Non essendo arrivato a destinazione è partita un'azione di ricerca. L'apparecchio è stato localizzato verso le 16.00. I soccorritori hanno però difficoltà a raggiungere la zona dell'impatto a causa delle cattive condizioni meteorologiche. I vertici militari non hanno voluto fornire indicazioni sullo condizioni in cui è stato trovato il velivolo.
Per rispetto dei famigliari non vengono comunicate informazioni più precise relative al pilota. Il capo delle Forze aeree, comandante di corpo Aldo Schellenberg: "Speriamo di poterlo trovare incolume", ha affermato Schellenberg.
Stando al colonnello Peter Bruns, vicecapo della condotta della Forze aeree, il volo era a vista, in modo che il pilota potesse determinare da solo la rotta sulla base della meteo e delle circostanze. L'alto ufficiale ha anche spiegato che è perfettamente normale che le Alpi vengano attraversate anche quando nevica.
Di regola i voli dei PC-7 non vengono seguiti permanentemente sul radar: i piloti si annunciano al decollo e all'atterraggio. L'ultima traccia è stata nella regione dello Schreckhorn. Il velivolo non ha un seggiolino eiettabile, ma i piloti militari volano con il paracadute.

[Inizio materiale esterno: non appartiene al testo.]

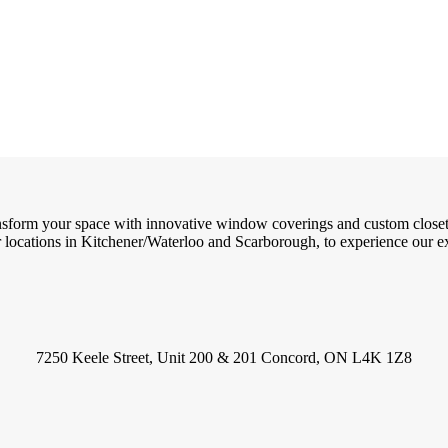
ransform your space with innovative window coverings and custom close
locations in Kitchener/Waterloo and Scarborough, to experience our exc
7250 Keele Street, Unit 200 & 201 Concord, ON L4K 1Z8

Richard Riedi, responsabile della Schreckhornhütte, un rifugio alpino a 2500 metri sopra Grindelwald, ha notato il transito del PC-7. "Sì, l'ho sentito passare, ma non ho udito rumori di un impatto o qualcosa di simile". Fino alle 16.30 nella zona vi erano elicotteri dell'esercito. "Adesso non vediamo più nulla, il tempo è brutto, c'è la nebbia", ha indicato Riedi all'ats alle 17.00. Il telefono continua a squillare ma il custode della capanna non può raccontare nulla di più ai giornalisti.
Il PC-7 è un areo da addestramento costruito a partire dagli anni 70 dalla Pilatus di Stans (NW). Le Forze aeree elvetiche lo hanno in funzione dal 1982: su questo aereo sono stati formati moltissimi piloti. Sono stati acquistati 40 esemplari: nell'agosto scorso erano attivi ancora 28 velivoli.